# Makeup sealer: Ben Nye Liquiset or Final Seal



## ColourMyDreams (Jun 14, 2006)

I was wondering if anyone has used either on their face?

If yes, which?  If you know both, whats the difference?

Is it for non-pro use?  I'm thinking of using it for my makeup for an upcoming wedding (not mine).

Also, is there and downside to using it?  Such as breakouts, etc.

Thanks!


----------



## martygreene (Jun 14, 2006)

The downside to sealers is that they make the skin feel tight- the way it does when you get hairspray on it. Final Seal is formulated to cause the least of this, and is designed as a spray applied after completing makeup. LiquiSet is more a mixing medium for creating a liquid from a powder or creme, which sets itself. 

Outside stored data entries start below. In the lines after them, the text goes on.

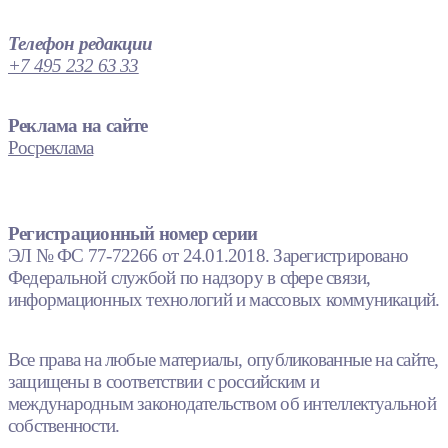
Телефон редакции
+7 495 232 63 33
Реклама на сайте
Росреклама
Регистрационный номер серии
ЭЛ № ФС 77-72266 от 24.01.2018. Зарегистрировано
Федеральной службой по надзору в сфере связи,
информационных технологий и массовых коммуникаций.
Все права на любые материалы, опубликованные на сайте,
защищены в соответствии с российским и
международным законодательством об интеллектуальной
собственности.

I generally don't use a sealer on non-theatrical applications, and when I do use a sealer I use Green Marble SeLr, available from Premiere Products, Inc.


----------



## Cinci (Jul 26, 2008)

well I know that this was asked way long ago.. but incase anyone else was wondering about this (as i was).. I came accross this link that was very helpful..
Ben Nye LiquiSet

Incase there that link is no longer working: 

"*LiquiSet* is an excellent mixing and setting agent for magicales, Lumiere, Color Cakes and Cake Eye Liner. LiquiSet provides a smudge and water resistant finish, yet won't "seal" makeup into its container. Still works great as a thinning agent for MagiColor Liquid Paint! 
*Final Seal:* This popular sealer keeps makeup waterproof and in place for hours. Spray over powdered creme, clown makeup and special effects designs for a lasting finish. Final seal may also be used as a mixing agent for Lumiere. Artist and performers appreciate the no clod spray matte finish and light mint fragrance. Take precaution around eye area and on sensitive skin. Remove with Hydra Cleanse. " - from makeupmania.com, link posted above


----------



## Renee (Jul 26, 2008)

I use this for all my brides and special occassion makeup clients. They love how the makeup stays on throughout their event. I will be using it for my wedding!


----------



## reesesilverstar (Jul 27, 2008)

I've got both.

Liquiset I use as mixing medium, eyeliner converter, make powders into liquids, basically. 

Final seal, I use as my makeup sealer. It doesn't make my pores feel tight or anything. It just makes everything stay in place.


----------